For decades, the department has disclosed the factors that prosecutors must evaluate when considering corporate criminal charges and resolutions.  The corporate prosecution principles were originally adopted two decades ago—in the Holder Memo, issued when now Attorney General Holder was the Deputy Attorney General—and have been refined through the years into the current Filip Memo, otherwise known as the Principles of Prosecution of Business Organizations.

This audience is no doubt versed in the comprehensive considerations laid out in the nine Filip factors, which are publicly available on the Internet.  When applied to a particular case against a business organization, the factors could lead to charges, a deferred prosecution agreement or a non-prosecution agreement—known as DPAs and NPAs—or a declination.

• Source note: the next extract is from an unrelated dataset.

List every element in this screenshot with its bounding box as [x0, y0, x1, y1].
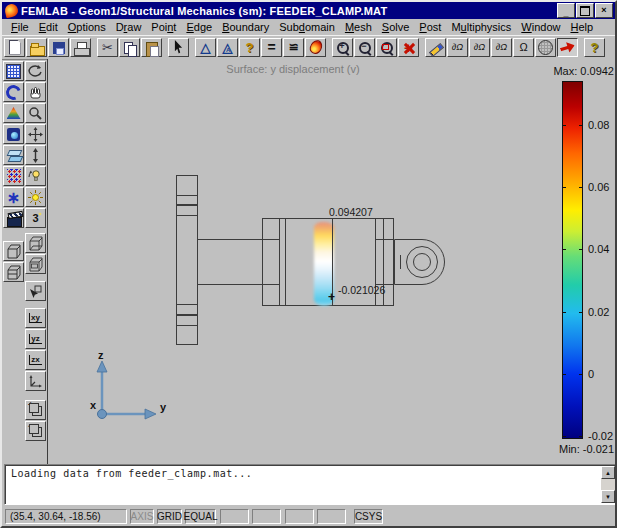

Arriving at a corporate resolution requires a unique balancing of the Filip factors in each case.  But this balancing does not take place in a prosecutorial vacuum.  In virtually every instance, we invite company counsel to make a presentation regarding the application of the Filip factors in the case at hand before we make a charging decision.  Again, wherever possible, we encourage an open and transparent dialogue between the company and our prosecutors at every stage.

In each of our corporate resolutions—be it a guilty plea, NPA or DPA—we provide an explanation of the key factors that led to our decision.  The factual statements filed with resolution documents typically include a detailed recitation of the misconduct, as publicly admitted by the company.  The actual agreements outline the factors that were significant in determining the type of resolution, such as the corporation’s cooperation—if any—and remedial measures.  We usually publicly announce corporate resolutions and pleas, and make the documents available on our website.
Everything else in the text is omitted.